Irene on track to slam into Vermont
BRATTLEBORO -- Batten the hatches, hold on to your hat and get the dog inside the house.
New England is bracing for what could be one of the fiercest hurricanes to hit the region in the past 25 years.
"The center of the storm is forecast to pass over southern Vermont," said Steve DiRienzo, the warning coordination meteorologist with the National Weather Service in Albany, N.Y.
Hurricane Irene could bring between six and 12 inches of rain in 24 hours, he said.
The track of the storm could change between today and Sunday, said DiRienzo, but it's best to be prepared for the worst.
"I would expect a lot of tree damage with lines down and power outages," he said.
By the time Irene reaches southern Vermont, late Sunday afternoon or early evening, it could be either a high-end tropical storm or a Category 1 Hurricane, said DiRienzo, with wind gusts between 50 and 70 mph.
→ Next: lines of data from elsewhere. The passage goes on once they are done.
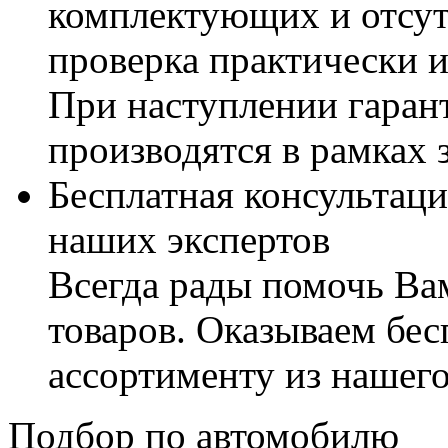
комплектующих и отсут
проверка практически 
При наступлении гаран
производятся в рамках 
Бесплатная консультаци
наших экспертов
Всегда рады помочь В
товаров. Оказываем бес
ассортименту из нашего
Подбор по автомобилю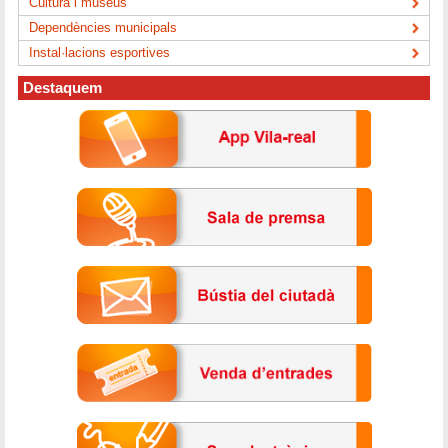
Cultura i museus
Dependències municipals
Instal·lacions esportives
Destaquem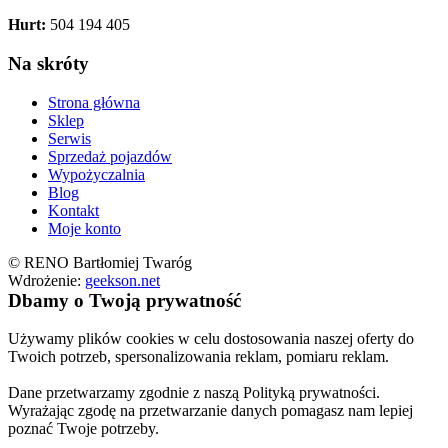
Hurt:
504 194 405
Na skróty
Strona główna
Sklep
Serwis
Sprzedaż pojazdów
Wypożyczalnia
Blog
Kontakt
Moje konto
© RENO Bartłomiej Twaróg
Wdrożenie:
geekson.net
Dbamy o Twoją prywatność
Używamy plików cookies w celu dostosowania naszej oferty do
Twoich potrzeb, spersonalizowania reklam, pomiaru reklam.
Dane przetwarzamy zgodnie z naszą Polityką prywatności.
Wyrażając zgodę na przetwarzanie danych pomagasz nam lepiej
poznać Twoje potrzeby.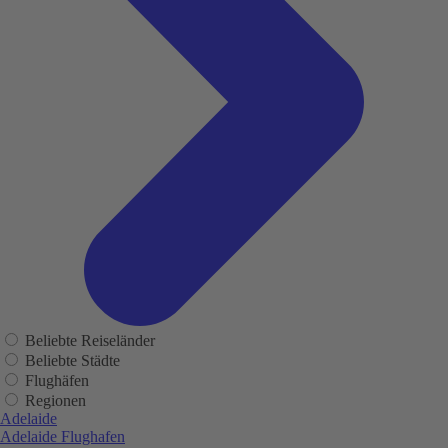
Beliebte Reiseländer
Beliebte Städte
Flughäfen
Regionen
Adelaide
Adelaide Flughafen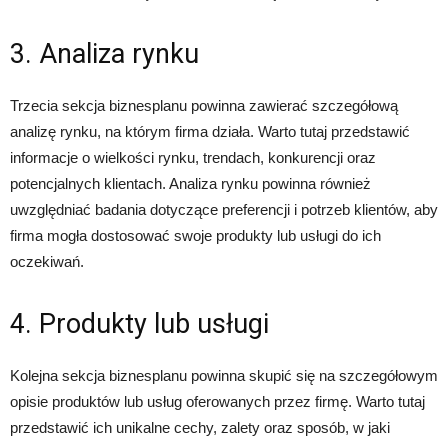
3. Analiza rynku
Trzecia sekcja biznesplanu powinna zawierać szczegółową
analizę rynku, na którym firma działa. Warto tutaj przedstawić
informacje o wielkości rynku, trendach, konkurencji oraz
potencjalnych klientach. Analiza rynku powinna również
uwzględniać badania dotyczące preferencji i potrzeb klientów, aby
firma mogła dostosować swoje produkty lub usługi do ich
oczekiwań.
4. Produkty lub usługi
Kolejna sekcja biznesplanu powinna skupić się na szczegółowym
opisie produktów lub usług oferowanych przez firmę. Warto tutaj
przedstawić ich unikalne cechy, zalety oraz sposób, w jaki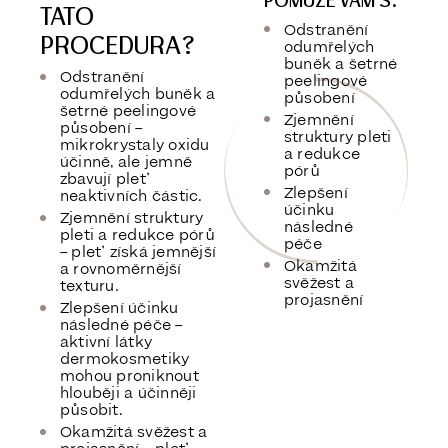
POMŮŽE VÁM S:
TATO
Odstranění
PROCEDURA?
odumřelých
buněk a šetrné
Odstranění
peelingové
odumřelých buněk a
působení
šetrné peelingové
Zjemnění
působení
–
struktury pleti
mikrokrystaly oxidu
a redukce
účinně, ale jemně
pórů
zbavují pleť
Zlepšení
neaktivních částic.
účinku
Zjemnění struktury
následné
pleti a redukce pórů
péče
– pleť získá jemnější
Okamžitá
a rovnoměrnější
svěžest a
texturu.
projasnění
Zlepšení účinku
následné péče
–
aktivní látky
dermokosmetiky
mohou proniknout
hlouběji a účinněji
působit.
Okamžitá svěžest a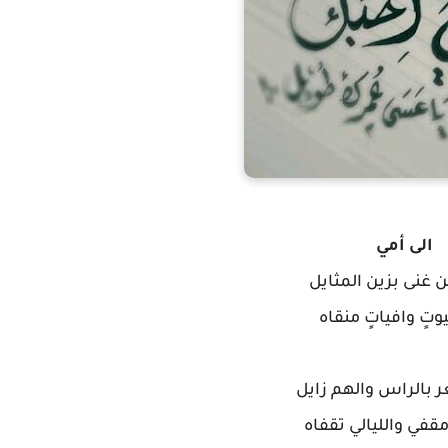
الى أمي
 غنى بزين المثايل
يوتٍ وافياتٍ منقاه
 بالراس والهم زايل
قفي والليالي تقفاه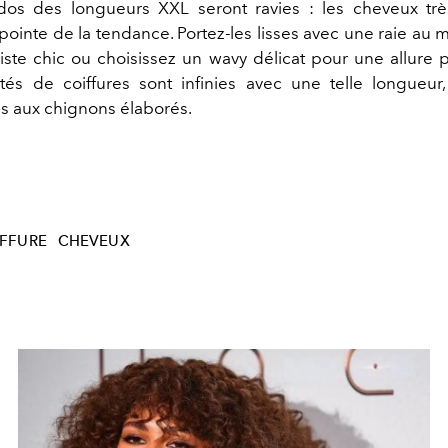
ados des longueurs XXL seront ravies : les cheveux trè
 pointe de la tendance. Portez-les lisses avec une raie au 
iste chic ou choisissez un wavy délicat pour une allure
ités de coiffures sont infinies avec une telle longueur
s aux chignons élaborés.
FFURE
CHEVEUX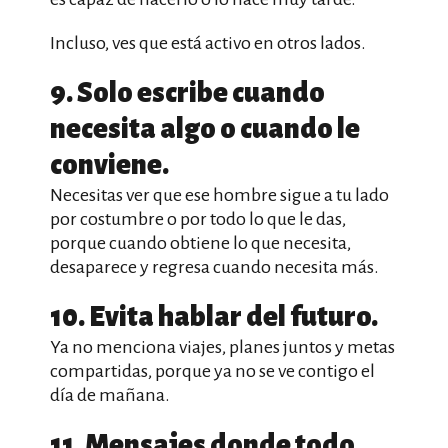
Incluso, ves que está activo en otros lados.
9. Solo escribe cuando
necesita algo o cuando le
conviene.
Necesitas ver que ese hombre sigue a tu lado
por costumbre o por todo lo que le das,
porque cuando obtiene lo que necesita,
desaparece y regresa cuando necesita más.
10. Evita hablar del futuro.
Ya no menciona viajes, planes juntos y metas
compartidas, porque ya no se ve contigo el
día de mañana.
11. Mensajes donde todo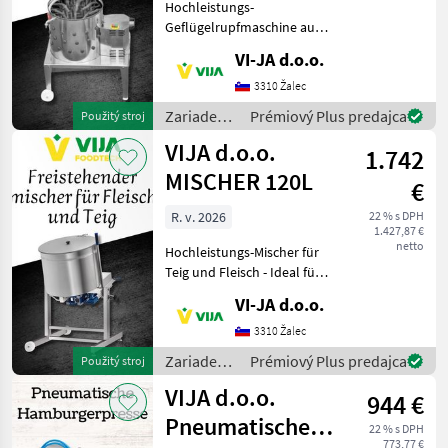
Hochleistungs-
Geflügelrupfmaschine aus
Edelstahl Diese
VI-JA d.o.o.
Geflügelrupfmaschine aus
rostfreiem Material spart
3310 Žalec
wertvolle Zeit beim Rupfen
Zariadenia
Prémiový Plus predajca
Použitý stroj
großer Mengen Geflügel.
potravinárskeho
VIJA d.o.o.
Mit e
1.742
priemyslu
/ VIJA
MISCHER 120L
€
d.o.o.
R. v. 2026
22 % s DPH
1.427,87 €
netto
Hochleistungs-Mischer für
Teig und Fleisch - Ideal für
jeden Bedarf! Entdecken Sie
VI-JA d.o.o.
unsere hochwertigen frei
stehenden Mischer, perfekt
3310 Žalec
geeignet für die profession
Zariadenia
Prémiový Plus predajca
Použitý stroj
potravinárskeho
VIJA d.o.o.
944 €
priemyslu
/ VIJA
Pneumatische
22 % s DPH
d.o.o.
773,77 €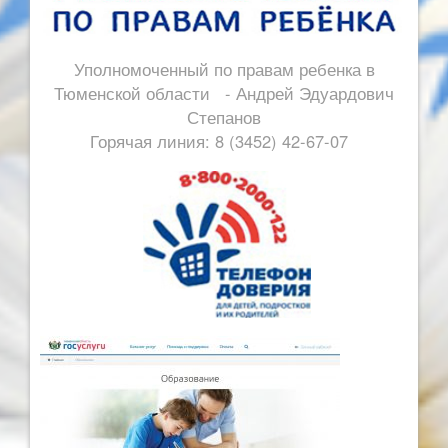
Уполномоченный по правам ребенка в
Тюменской области - Андрей Эдуардович
Степанов
Горячая линия: 8 (3452) 42-67-07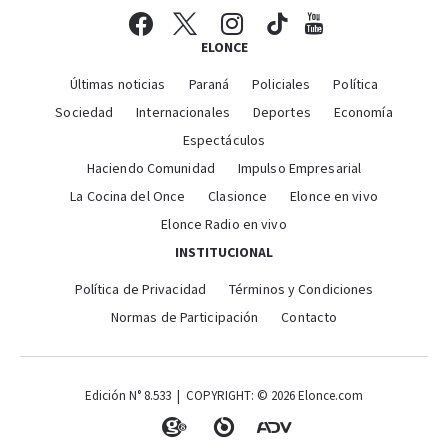
ELONCE
Últimas noticias
Paraná
Policiales
Política
Sociedad
Internacionales
Deportes
Economía
Espectáculos
Haciendo Comunidad
Impulso Empresarial
La Cocina del Once
Clasionce
Elonce en vivo
Elonce Radio en vivo
INSTITUCIONAL
Política de Privacidad
Términos y Condiciones
Normas de Participación
Contacto
Edición N° 8.533 | COPYRIGHT: © 2026 Elonce.com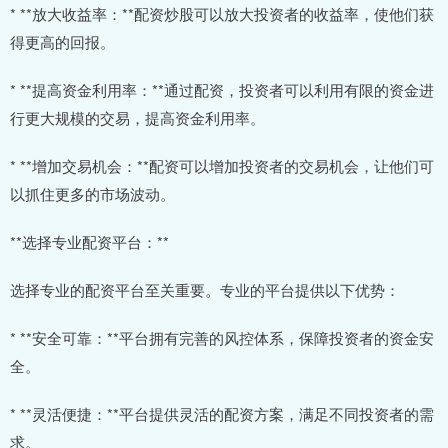
* **放大收益率：**配资炒股可以放大投资者的收益率，使他们获
得更高的回报。
* **提高资金利用率：**通过配资，投资者可以利用有限的资金进
行更大规模的交易，提高资金利用率。
* **增加交易机会：**配资可以增加投资者的交易机会，让他们可
以抓住更多的市场波动。
**选择专业配资平台：**
选择专业的配资平台至关重要。专业的平台提供以下优势：
* **安全可靠：**平台拥有完善的风控体系，保障投资者的资金安
全。
* **灵活便捷：**平台提供灵活的配资方案，满足不同投资者的需
求。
Rain might start falling as early as Sunday morning as the storm approaches the region, he said, with the winds arriving later.
Even though it hasn't rained much in the last few weeks and the rivers are running relatively low, flooding and flash flooding can be expected.
"That much rain anytime of the year is going to cause problems," said DiRenzio. "Tropical storms have a terrible habit of dropping one to two inches of rain per hour."
In the past 25 years, the two strongest storms to hit the region were Hurricane Floyd in 1999 and Hurricane Gloria in 1985.
"Though it could change, Irene is expected to be stronger than Floyd," said DiRenzio.